Peter Manso, the Provincetown author of a critically-acclaimed biography of Marlon Brando and a recent screed about the town that went over in some corners of P'town like a Jerry Falwell costume at a Halloween party, is working on another book -- this one about Christa Worthington's murder and the trial of Chris McCowen

Speaking on CourtTV after Friday's session, Manso said the prosecution faces two difficult hurdles -- proving that McGowen raped Worthington before killing her, and pinning an approximate time that McCowen had intercourse with Worthington, as indicated by the presence of his sperm in her vagina. If the sperm was 36 to 48 hours old when Worthington died -- dating back to the Thursday of McCowen's weekly trash stop at Worthington's house -- this would effectively rule out McCowen as a suspect (to which I would add a third major hurdle for the prosecution -- lack of an apparent motive). Putting a narrow time frame on the evidence, however, could prove difficult in and of itself.

Manso also pointed out that McCowen was a drug informant and had met with police less than two days after Worthington was found dead.

This wasn't news, since it was first reported last July based on a motion filed in court by Robert George, McCowen's defense attorney (that it took so long for this to surface,  however, more than four years after Worthington's death, remains surprising to me).

But here is what Manso said that caught my attention. What follows is a transcript of his remarks, as broadcast by CourtTV.

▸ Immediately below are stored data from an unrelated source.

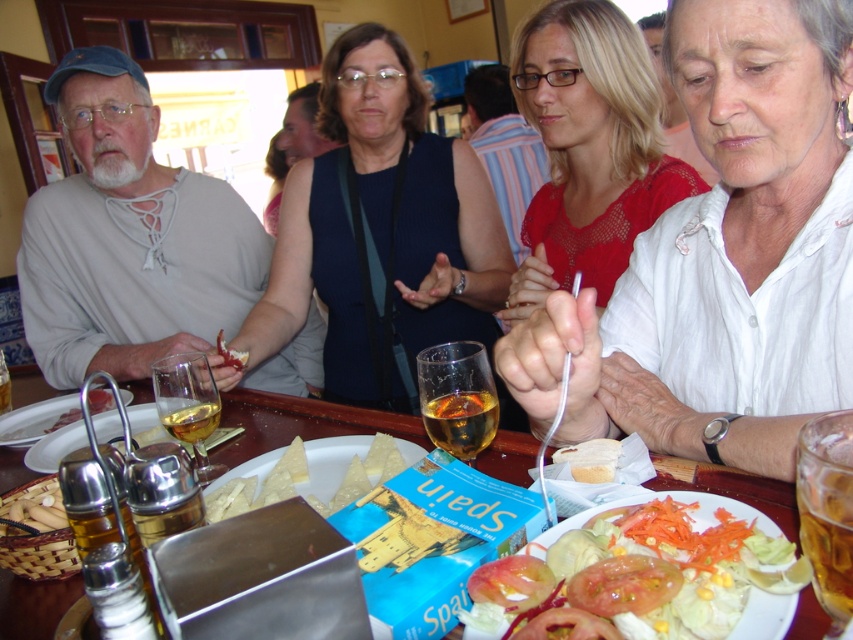 Question: Is yellow crumbly cheese at center bigger than smooth wooden sticks at lower left?

Choices:
 (A) yes
 (B) no

Answer: (A)

Question: Which point appears closest to the camera in this image?

Choices:
 (A) (189, 422)
 (B) (544, 547)
 (C) (840, 413)

Answer: (C)

Question: Which object is the farthest from the yellow crumbly cheese at center?

Choices:
 (A) white cotton shirt at upper right
 (B) smooth glass bottle at lower left
 (C) translucent glass wine at center

Answer: (B)

Question: Does wooden table at center appear on the left side of matte glass plate at center?

Choices:
 (A) yes
 (B) no

Answer: (B)

Question: Which is nearer to the blue knitted sweater at center?

Choices:
 (A) red lace dress at center
 (B) translucent glass wine glass at lower left
 (C) matte yellow cheese at center

Answer: (A)

Question: Observing the image, what is the correct spatial positioning of red lace dress at center in reference to fresh tomato salad at lower right?

Choices:
 (A) above
 (B) below

Answer: (A) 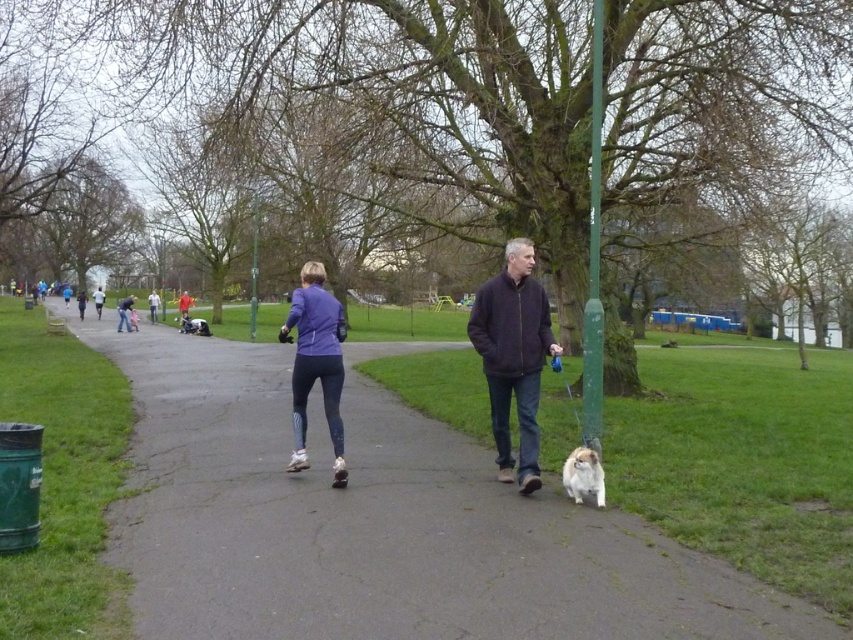 Question: Does green matte pole at right have a greater width compared to fluffy white dog at lower center?

Choices:
 (A) yes
 (B) no

Answer: (B)

Question: Does matte purple jacket at center appear over fluffy white dog at lower center?

Choices:
 (A) yes
 (B) no

Answer: (A)

Question: Considering the real-world distances, which object is closest to the fluffy white dog at lower center?

Choices:
 (A) dark brown fleece at center
 (B) matte purple jacket at center
 (C) smooth asphalt path at center
 (D) green matte pole at right

Answer: (A)

Question: Which of the following is the closest to the observer?

Choices:
 (A) smooth asphalt path at center
 (B) fluffy white dog at lower center
 (C) dark brown fleece at center

Answer: (A)

Question: Which point is closer to the camera taking this photo?

Choices:
 (A) (509, 280)
 (B) (576, 458)

Answer: (B)

Question: Does smooth asphalt path at center appear under fluffy white dog at lower center?

Choices:
 (A) no
 (B) yes

Answer: (B)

Jeremy Frazier, the man McCowen alleges killed Worthington, "is a dope dealer out of Wellfleet," Manso said. "So is McCowen. This is a story which involves dope and it also involves complicity with the police (emphasis added). Thirty-six hours after the discovery of Christa's body, Chris McCowen was meeting with two Wellfleet cops and a member of the Cape and Islands' Drug Task Force, that's Massachusetts state police, for a regularly scheduled meeting. He was a snitch, he was a drug snitch, they were squeezing him.

"There is a record, I'm told, I'm told, that um ... I've gotta be careful here, please understand this, because this is a very, how shall I say .... very rich area for investigation. There's no question that McCowen was friends with Frazier, they ran together, they were into rap music, they did dope together. I think Frazier's a big question mark in this whole case, in this whole investigation, and I don't think it's been satisfactorily looked into ... and I'm not the only one."

" ... complicity with the police ..." -- a damning allegation, and made on national television to boot. But complicity in what sense? The FBI's unholy relationship with Whitey Bulger comes to mind.

I've never spoken with Manso and have seen him in person only once, in the courtroom on Friday where he dutifully took notes and scrutinized just about everyone in court. But he exudes the confidence and caginess of a writer possessed of a potential bombshell. Manso also said on CourtTV that skepticism abounds on the Lower Cape about McCowen's guilt. I was vaguely aware of this and had  attributed it to white guilt and political correctness in one of the most liberal stretches of the bluest of states. I'm beginning to wonder if there's more to it than that.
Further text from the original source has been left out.